Halkımız kendisinin yaptığı bir anayasaya hava, ekmek ve su kadar ihtiyaç hissetmektedir. Kendi ihtiyaçlarını, özgürlüklerini, kısıtlamalarını kendisi belirlemek istemektedir ve bu onun “ana” ve “yasal” bir hakkıdır.
Halk isterse devletsiz de yaşayabilir. Devlet önceden var değildir. Sonradan halkın kurmasıyla ortaya çıkmıştır ve halkın güvenliği, sağlığı, halkın iyiliği gibi ortak işleri için vardır. Bireye karşı devleti koruyan bir anayasa sivil sayılamaz. Halkın kabul etmediği bir anayasa “ana” yasa da olamaz.
Anayasa ve diğer yasalarla “İdeolojik devlet” anlayışının hâkim kılınması, devlet memurları ve bazı devlet organlarının fetiş haline getirilmesi, sosyal ve hukuk devleti anlayışıyla bağdaşmaz. Devlet Memuruna bile “devlet” izin vermedikçe dokunulmadığı, fakat her memurun pervasızca her “vatan”daşa dokunabildiği bir devlet anlayışı ile yapılan anayasa olmaz, olsa bile meri anayasa gibi adalet duygusunu yıpratır, halkın devlete olan güvenini yok eder.
Devletin ideolojik rejimi olmaz. Devlet her fikir ve rejime aynı uzaklıkta olmalıdır. Devlet, kendisini oluşturan halkın bireylerinin ayrı dinler, ayrı mezhepler, ayrı ideolojileri olan “bir devlet rejimini” halka dayatması “laik, sosyal ve hukuk devleti” olan demokratik bir cumhuriyete yakışmaz.
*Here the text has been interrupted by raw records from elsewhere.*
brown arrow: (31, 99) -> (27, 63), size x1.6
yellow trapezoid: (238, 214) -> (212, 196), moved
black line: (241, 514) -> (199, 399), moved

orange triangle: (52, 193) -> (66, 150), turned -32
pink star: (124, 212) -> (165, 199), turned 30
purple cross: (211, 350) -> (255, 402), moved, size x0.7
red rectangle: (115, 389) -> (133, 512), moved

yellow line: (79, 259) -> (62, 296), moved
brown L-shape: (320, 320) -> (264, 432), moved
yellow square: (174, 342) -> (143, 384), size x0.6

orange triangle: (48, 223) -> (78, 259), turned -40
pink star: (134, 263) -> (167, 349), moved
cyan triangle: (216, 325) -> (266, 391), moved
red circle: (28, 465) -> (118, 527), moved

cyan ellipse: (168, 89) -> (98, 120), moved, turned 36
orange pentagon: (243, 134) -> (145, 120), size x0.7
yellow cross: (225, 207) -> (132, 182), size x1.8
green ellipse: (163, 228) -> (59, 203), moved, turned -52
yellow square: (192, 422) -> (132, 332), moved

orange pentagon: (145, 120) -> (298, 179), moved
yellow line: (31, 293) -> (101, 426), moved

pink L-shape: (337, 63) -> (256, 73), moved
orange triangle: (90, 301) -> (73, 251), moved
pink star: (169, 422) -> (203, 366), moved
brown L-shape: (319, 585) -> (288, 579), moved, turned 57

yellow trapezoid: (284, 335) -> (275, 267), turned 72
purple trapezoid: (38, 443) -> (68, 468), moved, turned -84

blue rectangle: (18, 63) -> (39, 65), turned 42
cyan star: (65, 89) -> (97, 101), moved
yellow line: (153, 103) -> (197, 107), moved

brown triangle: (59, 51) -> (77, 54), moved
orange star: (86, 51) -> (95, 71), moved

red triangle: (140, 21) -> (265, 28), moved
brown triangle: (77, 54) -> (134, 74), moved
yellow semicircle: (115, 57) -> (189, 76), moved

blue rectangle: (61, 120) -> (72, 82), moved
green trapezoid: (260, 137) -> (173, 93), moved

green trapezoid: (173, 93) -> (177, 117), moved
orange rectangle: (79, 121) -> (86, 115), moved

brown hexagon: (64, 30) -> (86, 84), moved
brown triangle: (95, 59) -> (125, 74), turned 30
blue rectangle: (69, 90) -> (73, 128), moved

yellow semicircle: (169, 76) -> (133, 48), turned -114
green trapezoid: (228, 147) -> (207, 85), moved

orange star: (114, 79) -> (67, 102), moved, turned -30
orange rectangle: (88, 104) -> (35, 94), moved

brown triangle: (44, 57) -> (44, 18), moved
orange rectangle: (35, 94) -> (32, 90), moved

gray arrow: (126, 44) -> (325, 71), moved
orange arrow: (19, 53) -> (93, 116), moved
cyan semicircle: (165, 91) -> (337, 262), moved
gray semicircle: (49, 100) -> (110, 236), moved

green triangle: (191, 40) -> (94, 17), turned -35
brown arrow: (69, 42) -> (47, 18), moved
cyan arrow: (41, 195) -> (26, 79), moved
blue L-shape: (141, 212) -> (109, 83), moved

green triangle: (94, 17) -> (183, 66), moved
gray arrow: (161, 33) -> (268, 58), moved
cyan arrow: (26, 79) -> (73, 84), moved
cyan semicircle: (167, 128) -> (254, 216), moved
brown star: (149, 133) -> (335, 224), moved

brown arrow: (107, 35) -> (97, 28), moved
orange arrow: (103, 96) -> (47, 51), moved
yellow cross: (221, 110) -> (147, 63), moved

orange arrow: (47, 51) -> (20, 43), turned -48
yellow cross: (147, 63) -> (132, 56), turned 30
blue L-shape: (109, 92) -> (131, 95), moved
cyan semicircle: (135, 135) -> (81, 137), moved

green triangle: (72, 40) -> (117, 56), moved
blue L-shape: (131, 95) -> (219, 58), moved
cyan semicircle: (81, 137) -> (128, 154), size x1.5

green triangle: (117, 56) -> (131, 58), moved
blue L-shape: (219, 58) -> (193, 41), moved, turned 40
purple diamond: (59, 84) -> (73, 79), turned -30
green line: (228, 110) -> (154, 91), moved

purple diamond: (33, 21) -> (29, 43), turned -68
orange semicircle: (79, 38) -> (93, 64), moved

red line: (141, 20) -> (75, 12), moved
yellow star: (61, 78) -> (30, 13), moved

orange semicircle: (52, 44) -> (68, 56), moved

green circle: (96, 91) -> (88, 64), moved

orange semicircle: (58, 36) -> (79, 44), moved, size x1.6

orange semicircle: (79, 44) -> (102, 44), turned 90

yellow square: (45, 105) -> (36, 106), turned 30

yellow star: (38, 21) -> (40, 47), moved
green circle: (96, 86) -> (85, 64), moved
Yeni hazırlanacak sivil anayasanın “efradını cami ağyarını mani” olması gerekir. Yani bir anayasada olması gerekenler olmalı ve olmaması gerekenler de olmamalıdır. 1923 tarihli ilk Cumhuriyet Anayasası hariç Eski anayasalarımızda basit bir kanunla düzenlenmesi gereken bahisler anayasaya girmiş, anayasayı içinden çıkılamaz hale getirmiştir. Anayasayı yapan halk olduğuna göre ileride istediği zaman değiştirme hakkı da onda olduğuna göre “değiştirilmesi teklif bile edilemeyecek” maddelerin varlığı anayasanın “sosyal sözleşme” ruhuna aykırıdır. Doğan veya doğacak olan toplum bireylerinin kendi haklarından önceden vazgeçmeleri hukukça korunan bir olgu değildir.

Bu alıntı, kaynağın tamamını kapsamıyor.